■ EXERCISE BRIEF ■
For the entries below, say how many lines include the word "Audio" and add nothing else.

(Source records)
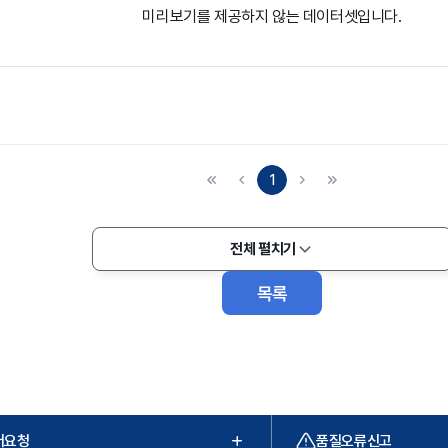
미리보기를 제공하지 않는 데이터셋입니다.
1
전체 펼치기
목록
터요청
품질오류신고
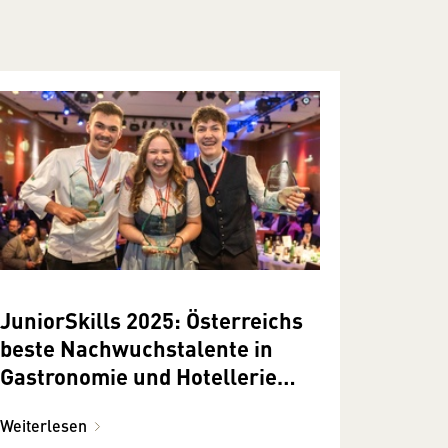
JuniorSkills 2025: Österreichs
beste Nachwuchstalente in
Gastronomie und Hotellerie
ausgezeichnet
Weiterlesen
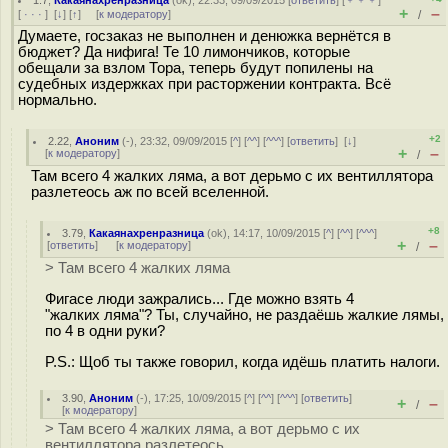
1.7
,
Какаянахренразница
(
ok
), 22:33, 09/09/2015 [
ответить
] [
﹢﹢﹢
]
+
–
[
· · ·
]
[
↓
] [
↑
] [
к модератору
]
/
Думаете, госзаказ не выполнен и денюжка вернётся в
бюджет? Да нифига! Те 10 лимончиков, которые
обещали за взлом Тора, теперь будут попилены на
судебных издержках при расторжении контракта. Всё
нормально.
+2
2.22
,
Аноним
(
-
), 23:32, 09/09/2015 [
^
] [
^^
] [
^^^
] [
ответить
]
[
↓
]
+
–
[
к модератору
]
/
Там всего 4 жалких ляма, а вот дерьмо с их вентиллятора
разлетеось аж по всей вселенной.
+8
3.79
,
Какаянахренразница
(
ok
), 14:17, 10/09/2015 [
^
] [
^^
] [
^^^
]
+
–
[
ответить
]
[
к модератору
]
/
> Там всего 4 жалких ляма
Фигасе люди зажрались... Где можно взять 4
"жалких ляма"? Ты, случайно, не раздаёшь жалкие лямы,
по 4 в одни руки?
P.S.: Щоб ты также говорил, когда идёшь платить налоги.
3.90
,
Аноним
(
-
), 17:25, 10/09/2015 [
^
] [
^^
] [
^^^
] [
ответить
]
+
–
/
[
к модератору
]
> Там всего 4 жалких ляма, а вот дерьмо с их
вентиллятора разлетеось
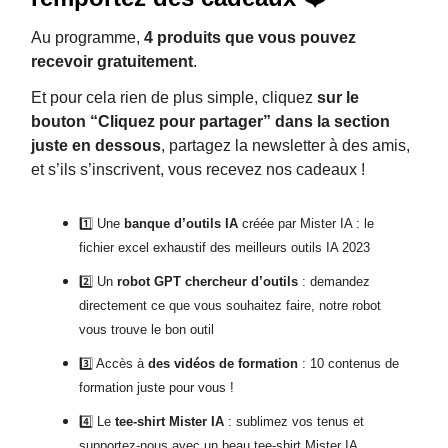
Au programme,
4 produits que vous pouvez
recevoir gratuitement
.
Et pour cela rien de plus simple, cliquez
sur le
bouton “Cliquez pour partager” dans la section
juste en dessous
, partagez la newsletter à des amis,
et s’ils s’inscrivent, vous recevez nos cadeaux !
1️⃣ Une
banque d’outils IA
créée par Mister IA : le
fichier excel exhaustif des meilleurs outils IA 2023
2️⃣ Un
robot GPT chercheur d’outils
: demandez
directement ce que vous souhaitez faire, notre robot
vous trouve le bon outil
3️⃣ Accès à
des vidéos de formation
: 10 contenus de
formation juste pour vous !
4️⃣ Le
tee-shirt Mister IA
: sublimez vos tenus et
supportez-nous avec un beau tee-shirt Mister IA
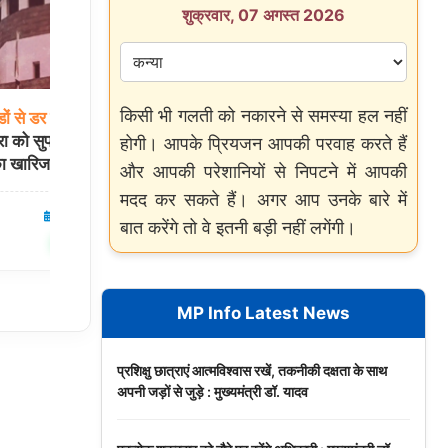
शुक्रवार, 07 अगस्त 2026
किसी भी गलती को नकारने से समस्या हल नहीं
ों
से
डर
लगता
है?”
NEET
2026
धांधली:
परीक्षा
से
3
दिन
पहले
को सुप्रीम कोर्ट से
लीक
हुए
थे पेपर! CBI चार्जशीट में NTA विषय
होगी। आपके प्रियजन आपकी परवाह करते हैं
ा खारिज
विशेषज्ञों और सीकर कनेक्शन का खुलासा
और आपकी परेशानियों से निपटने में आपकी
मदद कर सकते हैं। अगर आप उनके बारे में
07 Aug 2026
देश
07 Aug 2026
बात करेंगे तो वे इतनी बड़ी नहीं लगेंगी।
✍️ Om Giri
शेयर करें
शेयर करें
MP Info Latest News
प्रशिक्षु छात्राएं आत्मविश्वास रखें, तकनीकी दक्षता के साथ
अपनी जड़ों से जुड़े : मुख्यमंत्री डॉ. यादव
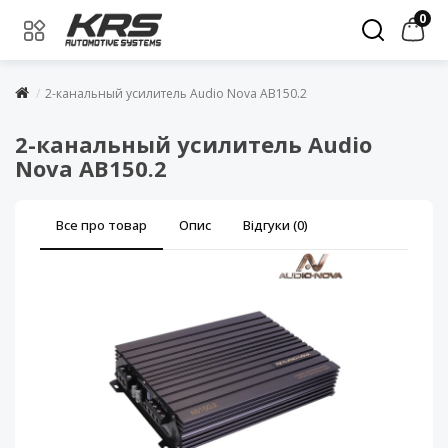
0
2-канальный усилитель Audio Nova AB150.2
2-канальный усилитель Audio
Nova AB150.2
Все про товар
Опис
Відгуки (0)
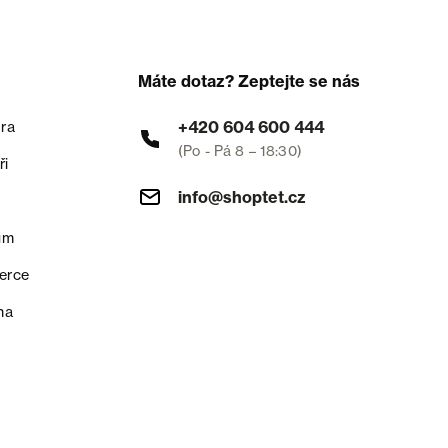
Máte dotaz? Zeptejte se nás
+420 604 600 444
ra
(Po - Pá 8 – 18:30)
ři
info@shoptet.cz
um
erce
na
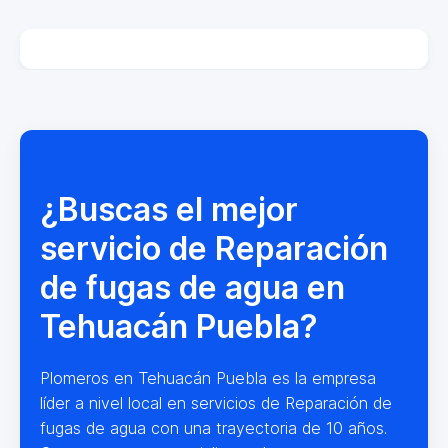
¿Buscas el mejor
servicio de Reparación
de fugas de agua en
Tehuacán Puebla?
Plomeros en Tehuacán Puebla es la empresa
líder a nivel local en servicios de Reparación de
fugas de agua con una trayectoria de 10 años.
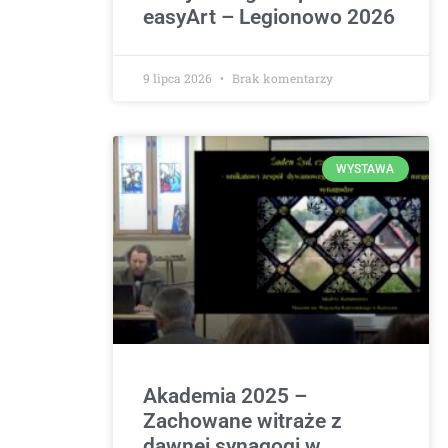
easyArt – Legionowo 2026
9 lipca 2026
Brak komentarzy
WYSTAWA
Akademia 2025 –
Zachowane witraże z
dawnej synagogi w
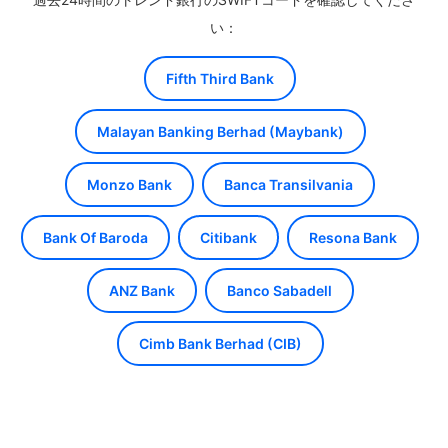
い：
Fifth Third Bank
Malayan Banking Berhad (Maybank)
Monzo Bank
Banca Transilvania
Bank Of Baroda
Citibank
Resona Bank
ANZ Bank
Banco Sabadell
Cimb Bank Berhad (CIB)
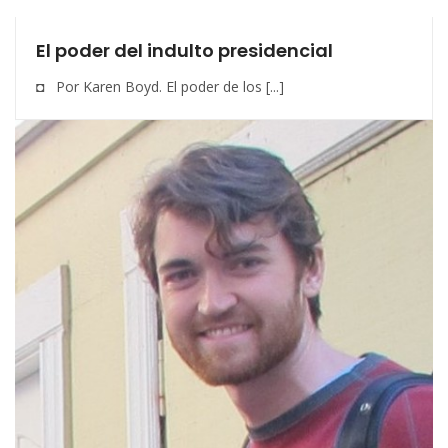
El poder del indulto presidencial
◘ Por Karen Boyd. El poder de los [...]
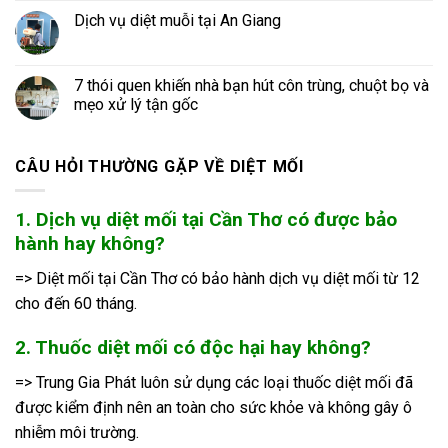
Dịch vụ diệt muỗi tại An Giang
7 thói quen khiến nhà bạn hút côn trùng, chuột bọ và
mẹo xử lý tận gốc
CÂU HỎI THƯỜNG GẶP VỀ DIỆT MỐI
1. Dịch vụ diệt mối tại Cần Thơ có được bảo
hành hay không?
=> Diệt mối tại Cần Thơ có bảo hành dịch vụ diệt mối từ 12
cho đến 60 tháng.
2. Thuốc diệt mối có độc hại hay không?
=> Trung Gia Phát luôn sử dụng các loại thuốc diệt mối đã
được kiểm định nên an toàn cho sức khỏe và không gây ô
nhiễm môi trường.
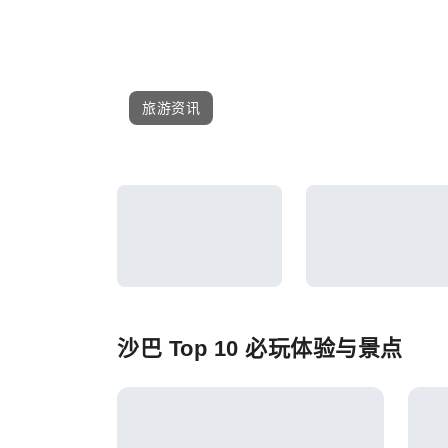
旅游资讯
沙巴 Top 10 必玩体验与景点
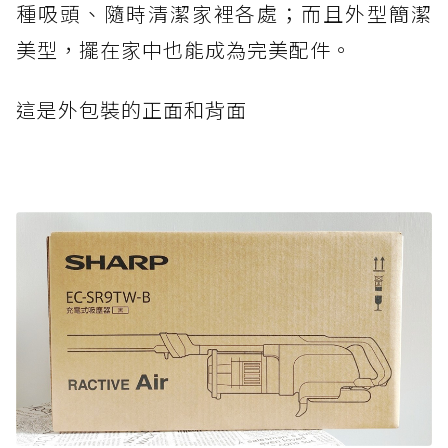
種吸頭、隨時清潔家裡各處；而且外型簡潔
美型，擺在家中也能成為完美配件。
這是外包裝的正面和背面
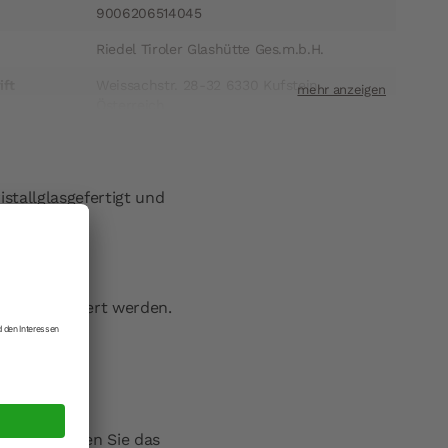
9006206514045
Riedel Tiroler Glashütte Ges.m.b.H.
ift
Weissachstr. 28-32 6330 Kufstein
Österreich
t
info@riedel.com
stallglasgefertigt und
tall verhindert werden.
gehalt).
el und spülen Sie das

■ SOLUTION TO THE PROBLEM ■
2